> _Exercise directions_: With pictures excluded, retype exactly every line from the one containing "アラフォーおやじの流山おおたかの森ブログ (151, 17)" to the end of the records below.

'''

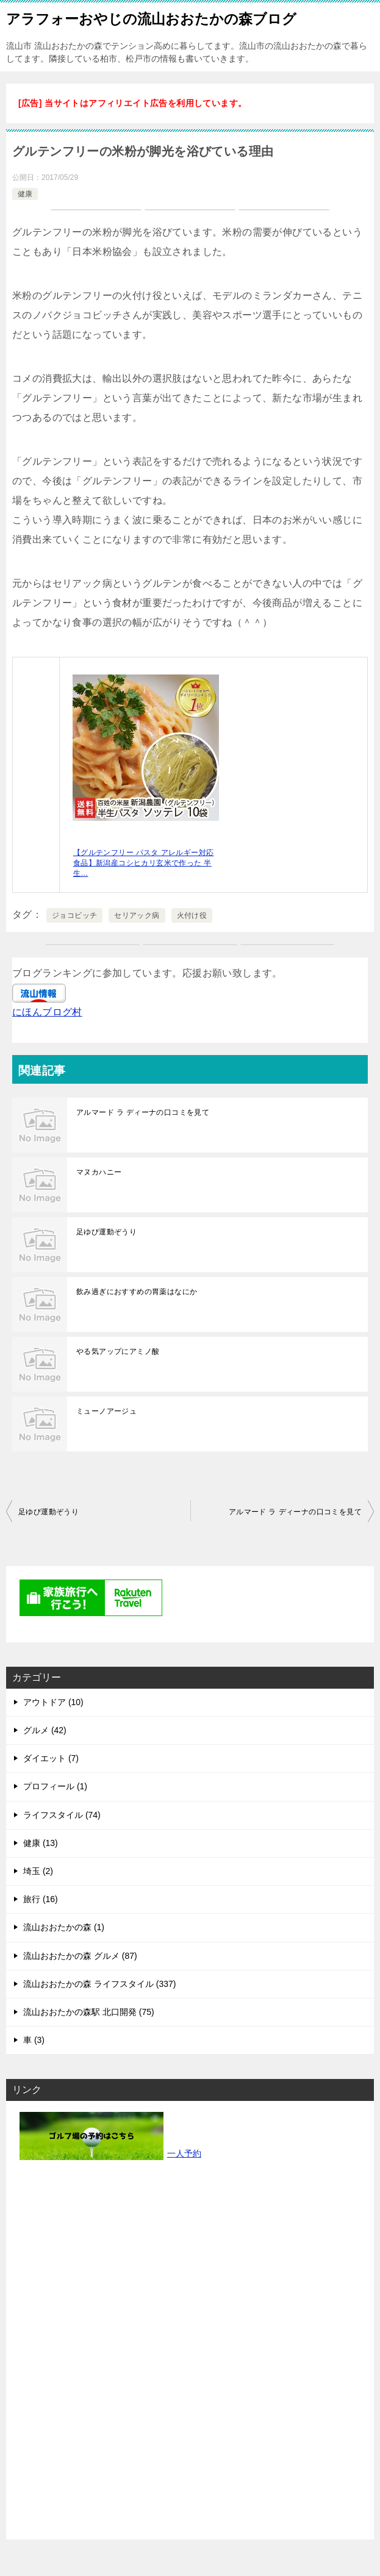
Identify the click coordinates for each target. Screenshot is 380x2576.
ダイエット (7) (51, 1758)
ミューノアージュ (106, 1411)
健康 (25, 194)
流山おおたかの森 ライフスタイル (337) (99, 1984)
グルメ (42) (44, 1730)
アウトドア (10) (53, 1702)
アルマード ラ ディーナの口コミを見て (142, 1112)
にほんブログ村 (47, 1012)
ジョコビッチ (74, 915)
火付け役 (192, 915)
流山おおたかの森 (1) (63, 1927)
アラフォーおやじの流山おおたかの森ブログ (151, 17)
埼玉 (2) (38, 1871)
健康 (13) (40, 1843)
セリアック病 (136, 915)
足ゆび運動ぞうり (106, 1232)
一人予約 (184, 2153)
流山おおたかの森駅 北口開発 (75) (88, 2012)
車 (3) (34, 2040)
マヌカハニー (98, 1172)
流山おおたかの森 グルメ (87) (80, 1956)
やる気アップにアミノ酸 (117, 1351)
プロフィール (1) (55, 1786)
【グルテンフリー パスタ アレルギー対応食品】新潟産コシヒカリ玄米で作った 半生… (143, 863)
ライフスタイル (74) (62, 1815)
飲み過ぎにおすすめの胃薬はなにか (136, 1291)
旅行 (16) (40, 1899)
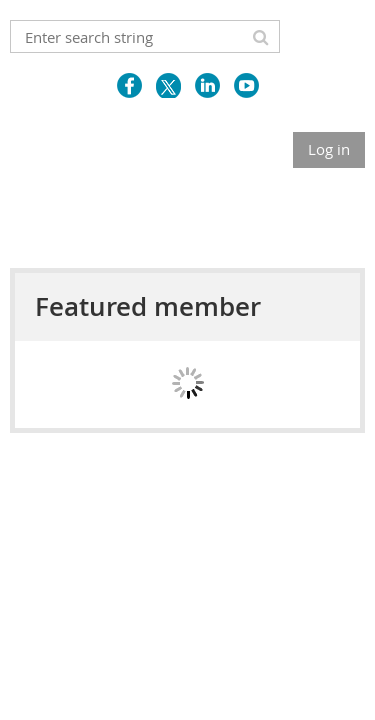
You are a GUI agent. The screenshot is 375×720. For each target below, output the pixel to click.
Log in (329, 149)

'''

> _Answer box_:
アラフォーおやじの流山おおたかの森ブログ (151, 17)
埼玉 (2) (38, 1871)
健康 (13) (40, 1843)
セリアック病 (136, 915)
足ゆび運動ぞうり (106, 1232)
一人予約 (184, 2153)
流山おおたかの森駅 北口開発 (75) (88, 2012)
車 (3) (34, 2040)
マヌカハニー (98, 1172)
流山おおたかの森 グルメ (87) (80, 1956)
やる気アップにアミノ酸 (117, 1351)
プロフィール (1) (55, 1786)
【グルテンフリー パスタ アレルギー対応食品】新潟産コシヒカリ玄米で作った 半生… (143, 863)
ライフスタイル (74) (62, 1815)
飲み過ぎにおすすめの胃薬はなにか (136, 1291)
旅行 (16) (40, 1899)
You are a GUI agent. The screenshot is 375×720. For each target below, output the pixel to click.
Log in (329, 149)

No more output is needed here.